Probability Theory and Statistical Inference

Test your understanding of the key concepts from this chapter. Answers follow each question.


Question 1

Which of the following is not one of the Kolmogorov axioms of probability?

(a) $P(A) \geq 0$ for all events $A$ (b) $P(\Omega) = 1$ (c) $P(A \cup B) = P(A) + P(B)$ for any events $A$ and $B$ (d) For mutually exclusive events $A_1, A_2, \ldots$, $P(\bigcup_i A_i) = \sum_i P(A_i)$

Answer: (c). The additivity axiom requires the events to be mutually exclusive. For arbitrary (not necessarily disjoint) events, the correct formula is $P(A \cup B) = P(A) + P(B) - P(A \cap B)$.


Question 2

A continuous random variable $X$ has PDF $f(x) = 2x$ for $x \in [0, 1]$ and $f(x) = 0$ otherwise. What is $P(X > 0.5)$?

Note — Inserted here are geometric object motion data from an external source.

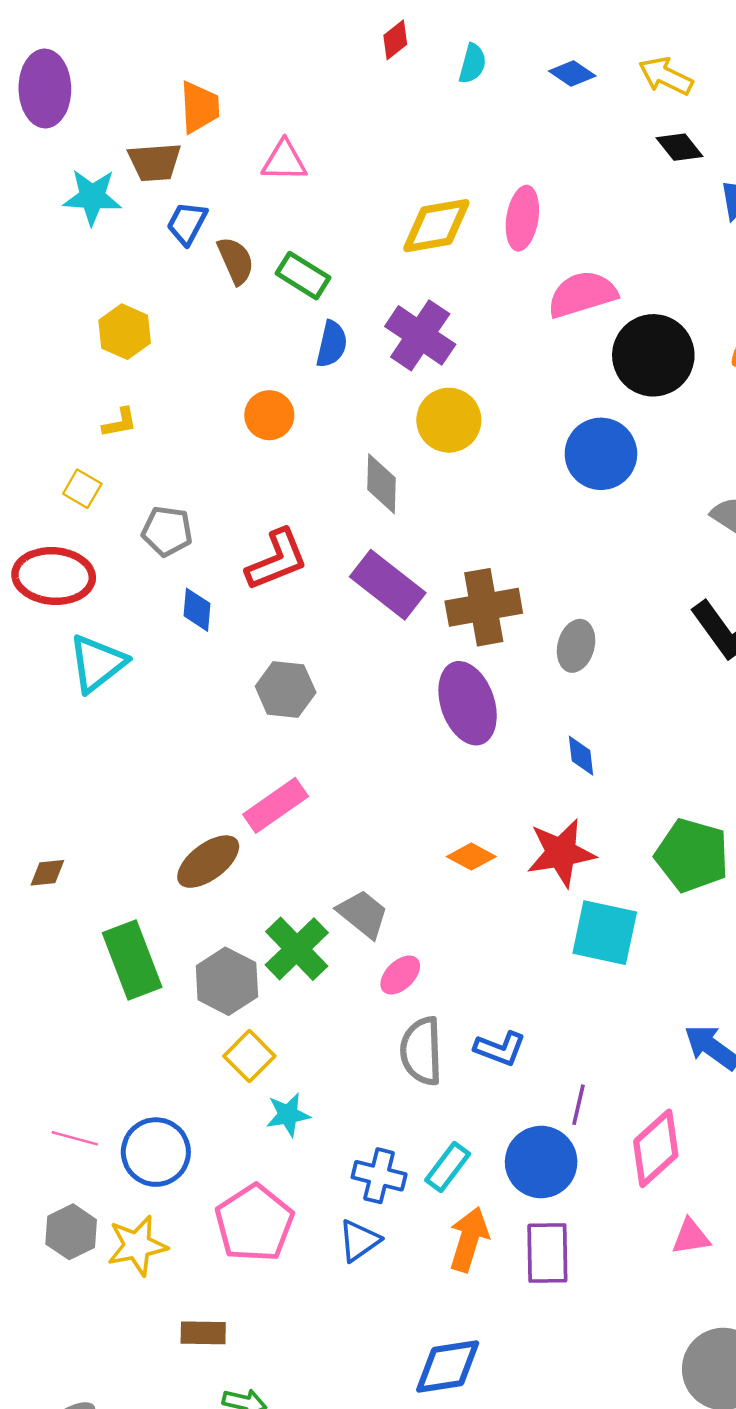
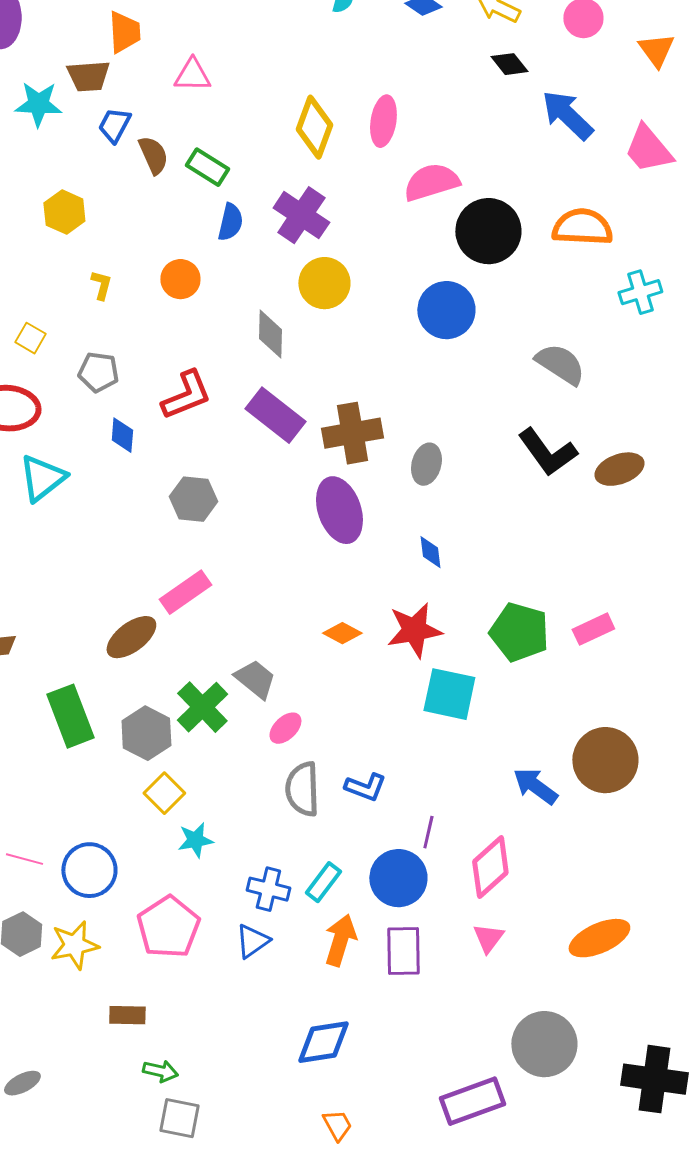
yellow diamond: (436, 226) -> (314, 127), turned -60
yellow L-shape: (120, 423) -> (101, 285), moved, turned -64
pink triangle: (691, 1237) -> (488, 938), moved, turned -44

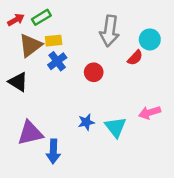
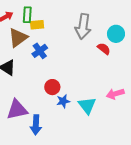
green rectangle: (41, 17) -> (27, 15), turned -56
yellow rectangle: (54, 41) -> (37, 25), moved
red semicircle: (135, 58) -> (104, 49), turned -96
red circle: (94, 72) -> (52, 87), moved

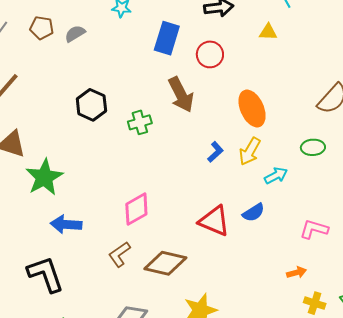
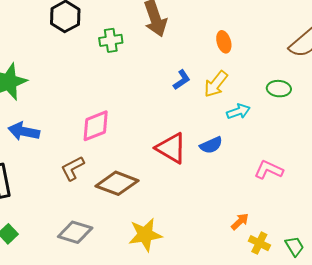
orange ellipse: (252, 109) -> (224, 42), size x0.6
orange arrow: (297, 273) -> (240, 222), moved, turned -36

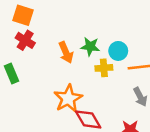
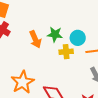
orange star: (68, 99) -> (23, 82), moved

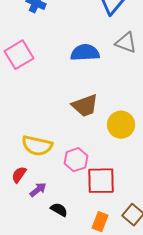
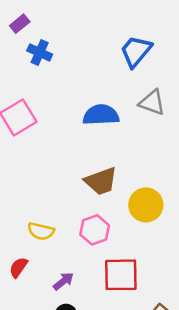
yellow semicircle: (37, 146) -> (41, 231), size x0.7
pink hexagon: (76, 160) -> (95, 230), moved
purple arrow: (38, 190) -> (63, 281), moved

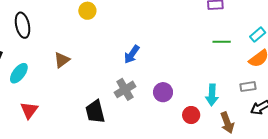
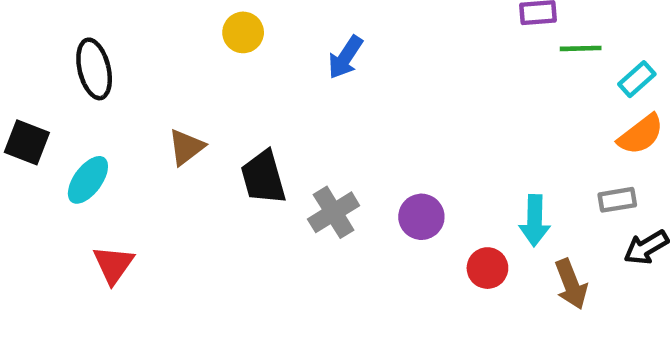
green line: (222, 42) -> (581, 48), moved
blue arrow: (132, 54) -> (345, 57), moved
black trapezoid: (95, 112) -> (263, 177), moved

(a) 0.50 (b) 0.75 (c) 0.25 (d) 1.00

Answer: (b). $P(X > 0.5) = \int_{0.5}^{1} 2x \, dx = [x^2]_{0.5}^{1} = 1 - 0.25 = 0.75$.


Question 3

If $X$ and $Y$ are independent random variables, which of the following is true?

(a) $P(X = x \mid Y = y) = P(X = x)$ for all $x, y$ (b) $\text{Cov}(X, Y) = 0$ (c) $P(X = x, Y = y) = P(X = x) \cdot P(Y = y)$ for all $x, y$ (d) All of the above

Answer: (d). All three are consequences of independence. Note, however, that (b) is necessary but not sufficient: zero covariance does not imply independence in general (it does for jointly Gaussian variables).


Question 4

In Bayes' theorem $p(\theta \mid D) = \frac{p(D \mid \theta) p(\theta)}{p(D)}$, the denominator $p(D) = \int p(D \mid \theta) p(\theta) d\theta$ is called the:

(a) Likelihood (b) Evidence (marginal likelihood) (c) Posterior (d) Sufficient statistic

Answer: (b). The evidence or marginal likelihood is the normalizing constant that ensures the posterior integrates to one. It is also used in Bayesian model comparison.


Question 5

The MLE for the Bernoulli parameter given $n$ observations $x_1, \ldots, x_n$ is:

(a) $\frac{n}{\sum_i x_i}$ (b) $\frac{\sum_i x_i}{n}$ (c) $\frac{\sum_i x_i}{n - 1}$ (d) $\frac{\sum_i x_i + 1}{n + 2}$

Answer: (b). The MLE is the sample proportion $\hat{p} = \bar{x} = \frac{\sum_i x_i}{n}$. Option (d) is the posterior mean under a uniform (Beta(1,1)) prior — the Laplace-smoothed estimator.


Question 6

Binary cross-entropy loss is mathematically equivalent to:

(a) The negative log-likelihood of a Gaussian model (b) The negative log-likelihood of a Bernoulli model (c) The KL divergence from the prior to the posterior (d) The Fisher information

Answer: (b). Binary cross-entropy $-\frac{1}{n}\sum_i [y_i \log \hat{p}_i + (1 - y_i)\log(1 - \hat{p}_i)]$ is exactly the negative log-likelihood of a Bernoulli model with parameter $\hat{p}_i$ for each observation.


Question 7

Which probability distribution would be most appropriate for modeling the number of customer service tickets received per hour?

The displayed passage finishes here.